__What is expected__.
Omitting all images, output the entries that follow exactly as written.

__Information provided__.
--------

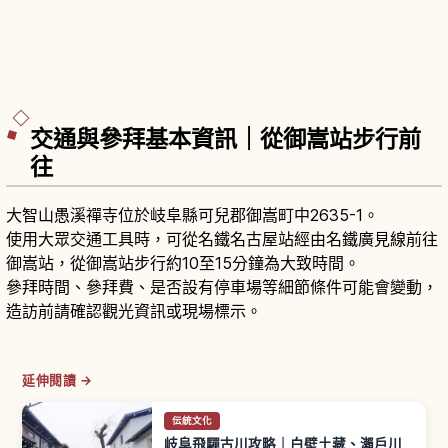
交通與參拜基本資訊｜從御嵩站步行前
往
大智山愚溪禪寺位於岐阜縣可兒郡御嵩町中2635-1。
使用大眾交通工具時，可從名鐵名古屋站經由名鐵廣見線前往
御嵩站，從御嵩站步行約10至15分鐘為大致時間。
參拜時間、參拜費、是否設有停車場等細節條件可能會變動，
造訪前請確認觀光資訊或現場標示。
延伸閱讀 →
伝統文化
岐阜飛驒古川攻略｜白壁土藏、瀨戶川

--------

__Finished exercise__.
交通與參拜基本資訊｜從御嵩站步行前
往
大智山愚溪禪寺位於岐阜縣可兒郡御嵩町中2635-1。
使用大眾交通工具時，可從名鐵名古屋站經由名鐵廣見線前往
御嵩站，從御嵩站步行約10至15分鐘為大致時間。
參拜時間、參拜費、是否設有停車場等細節條件可能會變動，
造訪前請確認觀光資訊或現場標示。
延伸閱讀 →
伝統文化
岐阜飛驒古川攻略｜白壁土藏、瀨戶川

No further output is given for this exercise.